After she was shot, as she was bleeding to death, Sgorbati extended this love to her killers.
"I forgive, I forgive, I forgive," she said, according to sisters who were with her when she died.
Matimu said she thinks extremists in Somalia may have been worried about Sgorbati's success with the nursing school and worried she would try to convert the students to Christianity. Somalia is a majority-Muslim country.
"Leonella never talked to them about Jesus Christ, but human values, natural values, respect for life, these things that are embraced in any culture, any religion," Matimu said.
After Sgorbati's death, the United Nations helped move her body and evacuate the other Consolata sisters from Somalia to Kenya. The community has not returned to the country.

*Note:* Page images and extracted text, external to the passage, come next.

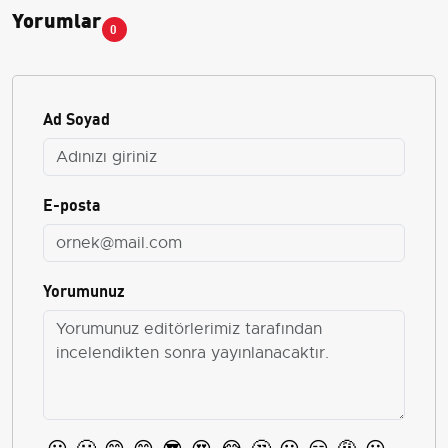
Yorumlar
0
Ad Soyad
E-posta
Yorumunuz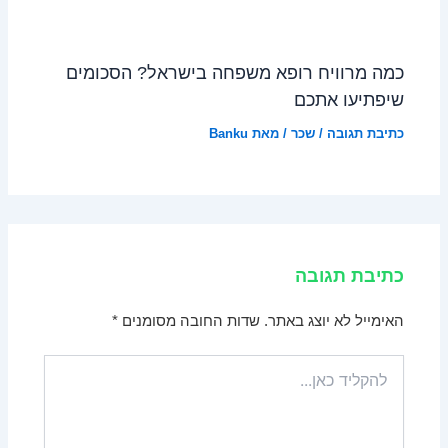
כמה מרוויח רופא משפחה בישראל? הסכומים
שיפתיעו אתכם
כתיבת תגובה
/
שכר
/ מאת
Banku
כתיבת תגובה
האימייל לא יוצג באתר.
שדות החובה מסומנים
*
להקליד
כאן...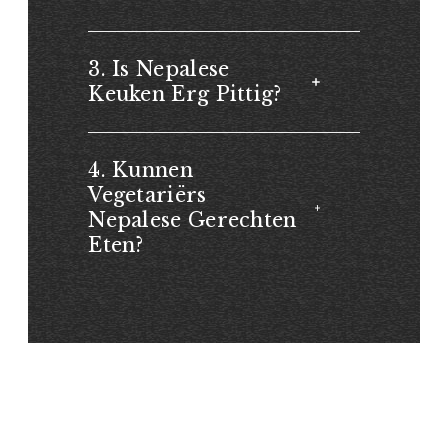
3. Is Nepalese
Keuken Erg Pittig?
4. Kunnen
Vegetariërs
Nepalese Gerechten
Eten?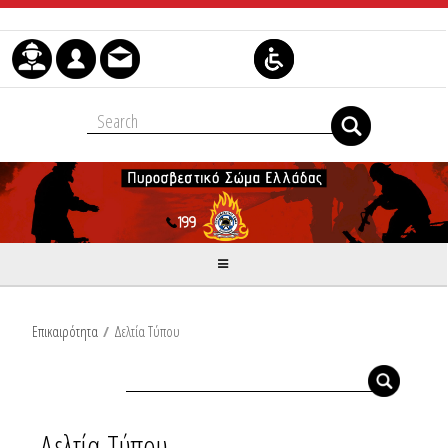
Skip to Content
Επικαιρότητα
/
Δελτία Τύπου
Δελτία Τύπου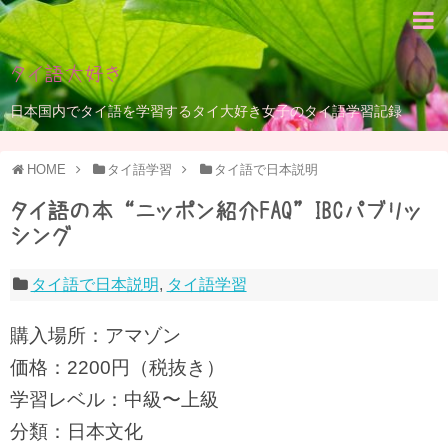
タイ語大好き
日本国内でタイ語を学習するタイ大好き女子のタイ語学習記録
HOME
タイ語学習
タイ語で日本説明
タイ語の本 “ニッポン紹介FAQ” IBCパブリッ
シング
タイ語で日本説明
,
タイ語学習
購入場所：アマゾン
価格：2200円（税抜き）
学習レベル：中級〜上級
分類：日本文化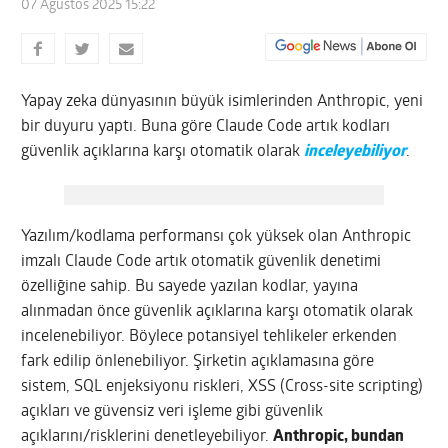
07 Ağustos 2025 15:22
Yapay zeka dünyasının büyük isimlerinden Anthropic, yeni
bir duyuru yaptı. Buna göre Claude Code artık kodları
güvenlik açıklarına karşı otomatik olarak
inceleyebiliyor
.
Yazılım/kodlama performansı çok yüksek olan Anthropic
imzalı Claude Code artık otomatik güvenlik denetimi
özelliğine sahip. Bu sayede yazılan kodlar, yayına
alınmadan önce güvenlik açıklarına karşı otomatik olarak
incelenebiliyor. Böylece potansiyel tehlikeler erkenden
fark edilip önlenebiliyor. Şirketin açıklamasına göre
sistem, SQL enjeksiyonu riskleri, XSS (Cross-site scripting)
açıkları ve güvensiz veri işleme gibi güvenlik
açıklarını/risklerini denetleyebiliyor.
Anthropic, bundan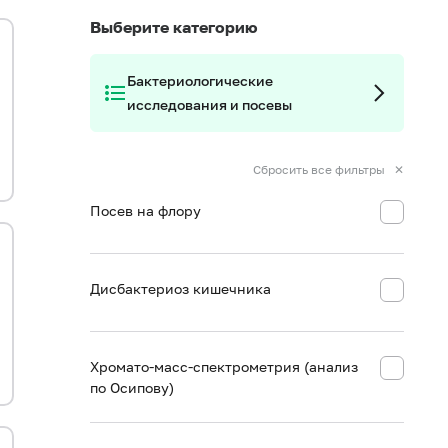
Выберите категорию
Бактериологические
исследования и посевы
Сбросить все фильтры ✕
Посев на флору
Дисбактериоз кишечника
Хромато-масс-спектрометрия (анализ
по Осипову)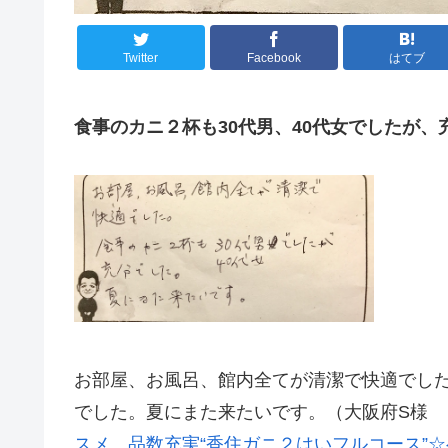
Twitter
Facebook
はてブ
食事のカニ２杯も30代男、40代女でしたが、
お部屋、お風呂、館内全てが清潔で快適でした
でした。夏にまた来たいです。（大阪府S様 ご夫
スメ。品数充実“香住ガニ２はいフルコース”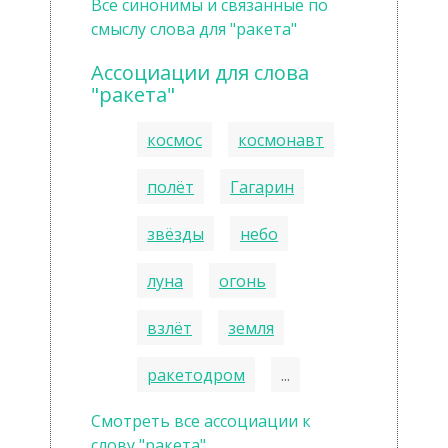
Все синонимы и связанные по
смыслу слова для "ракета"
Ассоциации для слова
"ракета"
космос
космонавт
полёт
Гагарин
звёзды
небо
луна
огонь
взлёт
земля
ракетодром
...
Смотреть все ассоциации к
слову "ракета"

The Consolata sisters buried Sgorbati in Nairobi. As part of the process of becoming a saint, Sgorbati was exhumed Sept. 30, 2017. Her body is now kept in the Flora Hostel Chapel in Nairobi.
"When somebody is in the process of sainthood, she is declared blessed or venerable, she is put in a place where she is accessible to the people who would like to pray to God through her intercession," Matimu said.

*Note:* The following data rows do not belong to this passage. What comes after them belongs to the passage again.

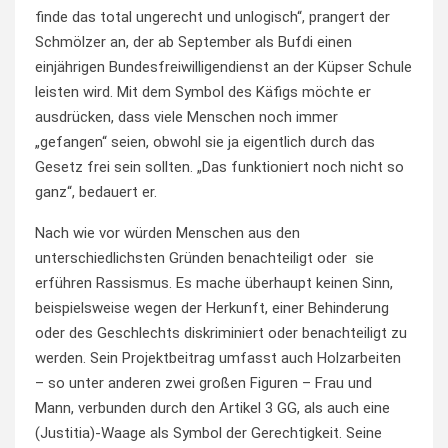
finde das total ungerecht und unlogisch“, prangert der
Schmölzer an, der ab September als Bufdi einen
einjährigen Bundesfreiwilligendienst an der Küpser Schule
leisten wird. Mit dem Symbol des Käfigs möchte er
ausdrücken, dass viele Menschen noch immer
„gefangen“ seien, obwohl sie ja eigentlich durch das
Gesetz frei sein sollten. „Das funktioniert noch nicht so
ganz“, bedauert er.
Nach wie vor würden Menschen aus den
unterschiedlichsten Gründen benachteiligt oder sie
erführen Rassismus. Es mache überhaupt keinen Sinn,
beispielsweise wegen der Herkunft, einer Behinderung
oder des Geschlechts diskriminiert oder benachteiligt zu
werden. Sein Projektbeitrag umfasst auch Holzarbeiten
– so unter anderen zwei großen Figuren – Frau und
Mann, verbunden durch den Artikel 3 GG, als auch eine
(Justitia)-Waage als Symbol der Gerechtigkeit. Seine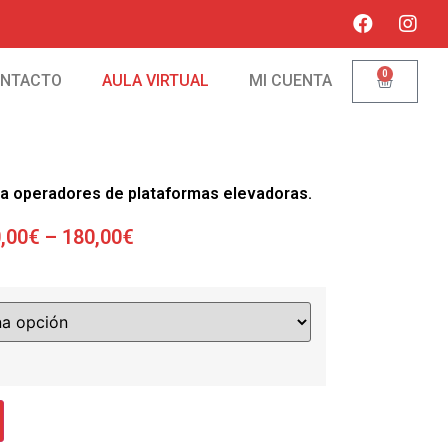
0
NTACTO
AULA VIRTUAL
MI CUENTA
ra operadores de plataformas elevadoras.
,00
€
–
180,00
€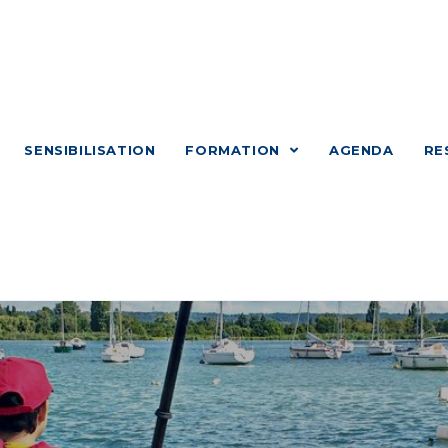
SENSIBILISATION
FORMATION
AGENDA
RE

Matimu said Sgorbati was selfless.
"Although her martyrdom came suddenly, Sister Leonella put the lives of others first," she said.

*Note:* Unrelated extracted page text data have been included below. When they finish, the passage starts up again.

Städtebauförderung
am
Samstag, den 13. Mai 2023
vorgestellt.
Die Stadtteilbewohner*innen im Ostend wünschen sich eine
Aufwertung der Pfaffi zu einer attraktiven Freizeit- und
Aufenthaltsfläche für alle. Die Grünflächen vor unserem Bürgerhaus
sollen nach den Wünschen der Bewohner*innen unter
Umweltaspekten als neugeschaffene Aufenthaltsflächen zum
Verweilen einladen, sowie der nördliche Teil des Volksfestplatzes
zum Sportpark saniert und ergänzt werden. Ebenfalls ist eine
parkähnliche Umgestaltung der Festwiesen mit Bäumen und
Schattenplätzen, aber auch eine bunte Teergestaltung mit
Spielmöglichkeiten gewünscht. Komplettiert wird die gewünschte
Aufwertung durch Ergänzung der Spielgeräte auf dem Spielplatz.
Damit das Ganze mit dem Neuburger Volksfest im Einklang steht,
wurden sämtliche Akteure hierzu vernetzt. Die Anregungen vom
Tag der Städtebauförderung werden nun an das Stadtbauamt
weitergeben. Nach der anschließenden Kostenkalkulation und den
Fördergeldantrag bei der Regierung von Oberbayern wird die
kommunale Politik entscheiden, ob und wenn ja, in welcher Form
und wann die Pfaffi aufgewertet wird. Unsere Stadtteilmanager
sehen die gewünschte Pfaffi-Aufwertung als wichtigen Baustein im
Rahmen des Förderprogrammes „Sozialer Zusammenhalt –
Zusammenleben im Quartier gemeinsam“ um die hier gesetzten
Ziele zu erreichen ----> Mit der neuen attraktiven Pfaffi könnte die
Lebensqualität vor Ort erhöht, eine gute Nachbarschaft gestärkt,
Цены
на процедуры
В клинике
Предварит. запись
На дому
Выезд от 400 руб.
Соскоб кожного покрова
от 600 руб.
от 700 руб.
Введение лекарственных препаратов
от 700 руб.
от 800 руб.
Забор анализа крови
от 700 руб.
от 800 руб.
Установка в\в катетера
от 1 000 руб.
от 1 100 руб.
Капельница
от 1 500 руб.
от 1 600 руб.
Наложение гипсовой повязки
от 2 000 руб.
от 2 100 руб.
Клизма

Sgorbati is one of a number of sisters and priests who worked in Africa now going through the canonization process. She is the second Italian Consolata Missionary sister working in Africa to reach this position after Pope Francis beatified Sr. Irene Stefani on May 23, 2015.
Cardinal Maurice Michael Otunga, the first Kenyan to become an archbishop and a cardinal in the Catholic Church, is currently a servant of God, the first step toward sainthood. He died in 2003 and, if canonized, would be the first Kenyan-born saint in modern times.
To become a saint, two miracles need to be attributed to prayers made to the individual after his or her death. Because Pope Francis recognized Sgorbati as a martyr, she can become a saint after one verified miracle.
No group claimed responsibility for the attack against Sgorbati and her bodyguard, but many believe the attacks were related to Pope Benedict's speech before the shooting and his mention of a Christian scholar critical of Islam. Later, Benedict apologized for his remarks, which he said "were considered offensive to the sensibilities of Muslims."
Pope Benedict praised Sgorbati after her death during a general audience a few weeks later about how disciples must live in witness to Christ.
"Some are asked to give the supreme testimony of blood, just as ... Sr. Leonella Sgorbati, who fell victim to violence," he said Sept. 25, 2006.
"This sister, who for many years served the poor and the children in Somalia, died pronouncing the word 'forgive,' " Benedict said. "This is the most authentic Christian testimony, a peaceful sign of contradiction which shows the victory of love over hatred and evil."
[Rose Achiego is a freelance writer and radio program producer based in Nairobi, Kenya.]